Fábula del autómata, el policía y el señor rector

Tengo la impresión de que uno de los motivos recurrentes de las fantasías futuristas, de la llamada ciencia ficción, es el robot policía, las máquinas diseñadas y organizadas para la vigilancia y el control de las sociedades y programadas para rendir obediencia a una única autoridad, preferentemente la del gobierno establecido.

Tengo esa impresión, pero no sé muy bien cómo fundamentarla. Sé poco y de ciencia ficción todavía menos. El único ejemplo, no tan original como quisera, en el que pienso ahora es en las innúmeras, ubicuas pantallas de 1984, siempre alertas, siempre vigilantes, siempre presentes y asentadas lo mismo en los lugares más públicos que en los rincones más insospechados y sombríos, cercanas, en todo momento y lugar, al curso cotidiano del mundo.

Estos días he pensando con cierta insistencia sobre esto a raíz de las declaraciones que hizo el rector de la Universidad Nacional, José Narro, a propósito de los convenios que la Secretaría de Seguridad Pública federal ha firmado con distintas universidades y otros centros de educación superior.
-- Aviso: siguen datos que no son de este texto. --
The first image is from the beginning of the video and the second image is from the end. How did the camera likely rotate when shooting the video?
En un evento dominguero y de mínima trascendencia, el Dr. Narro negó la posibilidad de que la SSP y la UNAM acordaran algún tipo de colaboración conjunta porque, según él, “los jóvenes merecen otro tipo de opciones”.
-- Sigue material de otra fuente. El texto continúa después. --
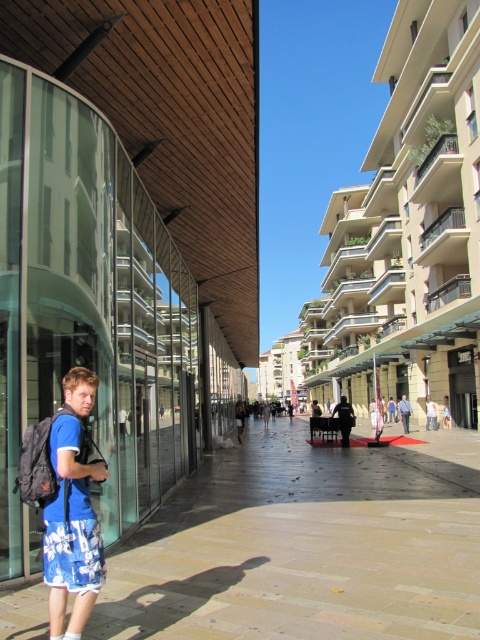 Is brown stone pavement at lower center bigger than blue fabric shorts at lower left?

Indeed, brown stone pavement at lower center has a larger size compared to blue fabric shorts at lower left.

This screenshot has height=640, width=480. Describe the element at coordinates (307, 545) in the screenshot. I see `brown stone pavement at lower center` at that location.

The image size is (480, 640). Find the location of `brown stone pavement at lower center`. brown stone pavement at lower center is located at coordinates point(307,545).

Can you confirm if blue printed shorts at lower left is positioned to the left of blue fabric shirt at center?

Indeed, blue printed shorts at lower left is positioned on the left side of blue fabric shirt at center.

Find the location of a particular element. This screenshot has width=480, height=640. blue printed shorts at lower left is located at coordinates (72, 513).

This screenshot has height=640, width=480. Describe the element at coordinates (72, 513) in the screenshot. I see `blue printed shorts at lower left` at that location.

Find the location of a particular element. This screenshot has width=480, height=640. blue printed shorts at lower left is located at coordinates (72, 513).

Is point (50, 548) positioned in front of point (348, 436)?

Yes.

Find the location of `blue printed shorts at lower left`. blue printed shorts at lower left is located at coordinates (72, 513).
Esta postura generó cierta polémica entre la opinión pública. Una buena parte de las críticas al dicho del rector —por ejemplo este cartón y este otro, ambos de Magú— coincidían en destacar el prejuicio clasista que se dejaba entrever en esas palabras, entre las cuales serpenteaba el modelo casi atávico del policía o soldado mexicano extraído de los grupos sociales económicamente menos favorecidos, como si estas labores, en un hipotético muestrario de opciones de vida, se ubicaran en los escaños más bajos, los últimos, los que alguien toma solo porque no le queda de otra, porque no tuvo ni los recursos ni las oportunidades para ser médico o abogado o profesor, porque es un trabajo que cualquiera puede desempeñar, porque quién sabe qué otras razones que una a una van dando forma a la misma aura cenicienta de marginalidad y pestilencia que, en México, todavía pesa sobre las labores policiales que cualquier Estado requiere.
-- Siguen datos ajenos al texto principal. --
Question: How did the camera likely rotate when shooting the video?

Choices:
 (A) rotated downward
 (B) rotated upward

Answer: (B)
No pretendo defender al rector pero, de algún modo, quiero compartir su punto de vista. Quizá se equivocó al desdeñar, así haya sido involuntariamente y como de pasada, los cuerpos policíacos y el trabajo que éstos realizan. Sin embargo, no se necesita tanta vehemencia para hacer notar que la de México dista mucho de ser una policía profesional, educada, respetuosa de las leyes nacionales e internacionales e incluso de ciertas reglas mínimas de trato personal. Quizá por eso el plan de la SSP no sea, en espíritu, tan descabellado: qué mejor que a uno de los grupos privilegiados de la población, esa minoría que logra cursar, pese a todos los obstáculos, estudios superiores, se le forme y destine para mejorar el funcionamiento de una institución oscilante entre la obsolescencia y la corrupción. Con todo, la medida, puesta en práctica, no deja de revelar sus debilidades e improvisaciones. ¿Cuál es el grado de utilidad de un licenciado en, digamos, letras hispánicas, en un Centro de Inteligencia? ¿Qué tanto puede la desesperación ante el desempleo contra la mediocridad y el desgano de trabajar en la policía porque no quedó de otra? ¿Qué tantos recursos se emplearán en reeducar a estos universitarios que deciden incorporarse a la SSP? Además, ¿cómo predecir tanto la probabilidad de éxito de esta profesionalización como, más importante, la probabilidad de éxito de que esta profesionalización contribuya a abatir los índices de delincuencia —según reza la cantaleta de la gente en el gobierno?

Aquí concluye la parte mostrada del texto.